People gather facing law enforcement after marching through downtown Austin, Texas at the conclusion of the "No Kings Day" demonstration in the US, June 13, 2026.
Buoyed by popular resistance, South Korean parliamentarians impeached their president to prevent him from grabbing power through martial law. Grassroots aid efforts by Sudan’s emergency response rooms, Hong Kong’s fire relief, Sri Lanka’s cyclone relief community kitchens, and Ukrainian mutual aid and solidarity collectives represent the best of this trend.
In 2025, Gen Z protests against corruption, inadequate public services, and poor governance in Nepal, Indonesia, and Morocco brought to the forefront the need for governments to listen to their youth and tackle corruption and inequality. But as the difficulties of restoring rights in Bangladesh after years under an authoritarian government illustrates, gains won through public mobilization can easily be lost unless democratic participation and free expression remain unassailable.
People take part in a youth-led protest against corruption and calling for education and healthcare reforms, in Rabat, Morocco, June 13, 2026.
Demonstrators outside Nepal's Parliament during a protest in Kathmandu condemning social media prohibitions and corruption by the government, June 13, 2026.
In this more hostile world, civil society is more critical than ever. It’s also increasingly endangered, particularly in an environment where funding is scarce. In 2025, Human Rights Watch was labeled “undesirable” and banned from operating in Russia. For partners in Egypt, Hong Kong, and India, these tactics are all too familiar. Restrictions on civil society and protest have become more commonplace in Europe, including the UK and France.

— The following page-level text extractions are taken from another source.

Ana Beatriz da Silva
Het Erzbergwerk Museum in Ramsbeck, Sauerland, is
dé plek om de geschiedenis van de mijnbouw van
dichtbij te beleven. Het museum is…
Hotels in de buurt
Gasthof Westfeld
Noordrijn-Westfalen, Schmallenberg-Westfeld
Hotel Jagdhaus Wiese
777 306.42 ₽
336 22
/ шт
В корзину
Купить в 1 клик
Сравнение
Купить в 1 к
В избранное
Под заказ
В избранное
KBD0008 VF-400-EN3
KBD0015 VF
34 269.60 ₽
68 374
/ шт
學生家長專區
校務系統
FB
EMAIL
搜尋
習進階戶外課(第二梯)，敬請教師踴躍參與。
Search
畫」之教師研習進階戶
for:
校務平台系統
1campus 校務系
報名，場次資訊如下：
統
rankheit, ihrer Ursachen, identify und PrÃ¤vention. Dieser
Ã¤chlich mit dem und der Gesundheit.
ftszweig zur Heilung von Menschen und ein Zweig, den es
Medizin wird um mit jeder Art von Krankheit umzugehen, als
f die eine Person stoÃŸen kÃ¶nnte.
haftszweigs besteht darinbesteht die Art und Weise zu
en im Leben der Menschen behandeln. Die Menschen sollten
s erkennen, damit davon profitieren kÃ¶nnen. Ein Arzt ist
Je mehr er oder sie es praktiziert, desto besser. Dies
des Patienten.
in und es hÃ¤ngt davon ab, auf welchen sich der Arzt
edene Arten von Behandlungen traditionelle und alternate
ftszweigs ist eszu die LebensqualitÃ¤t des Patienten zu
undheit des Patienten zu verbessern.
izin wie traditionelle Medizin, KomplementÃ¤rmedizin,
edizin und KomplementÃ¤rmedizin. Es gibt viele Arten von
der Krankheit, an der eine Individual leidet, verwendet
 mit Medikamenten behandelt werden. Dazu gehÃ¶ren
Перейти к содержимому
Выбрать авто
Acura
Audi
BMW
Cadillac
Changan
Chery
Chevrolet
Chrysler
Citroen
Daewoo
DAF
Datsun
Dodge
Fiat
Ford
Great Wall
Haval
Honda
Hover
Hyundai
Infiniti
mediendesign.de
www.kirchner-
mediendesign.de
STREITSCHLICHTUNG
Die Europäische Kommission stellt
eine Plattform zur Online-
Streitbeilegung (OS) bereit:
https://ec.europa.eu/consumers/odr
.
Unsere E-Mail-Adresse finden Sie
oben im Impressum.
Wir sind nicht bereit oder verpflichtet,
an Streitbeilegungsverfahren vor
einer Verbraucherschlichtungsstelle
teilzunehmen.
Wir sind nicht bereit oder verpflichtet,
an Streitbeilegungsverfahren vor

And now, for the first time, many worry about risks associated with their operational presence in the US, where the Open Society Foundations, a major donor, have already been threatened, and the administration is preparing a list of “domestic terrorists” under overbroad guidance that could be interpreted to include the work of many progressive groups.
Breaking the authoritarian wave and standing up for human rights is a generational challenge. In 2026, it will play out most acutely in the US, with far-reaching consequences for the rest of the world. Fighting back will require a determined, strategic, and coordinated reaction from voters, civil society, multilateral institutions, and rights-respecting governments around the globe.
100kg 비만 수린이 1개월차 후기 수영경영 마이너 갤러리., Human Rights Watch’s 36th annual review of human rights practices and trends around the globe, reviews developments in more than 100 countries.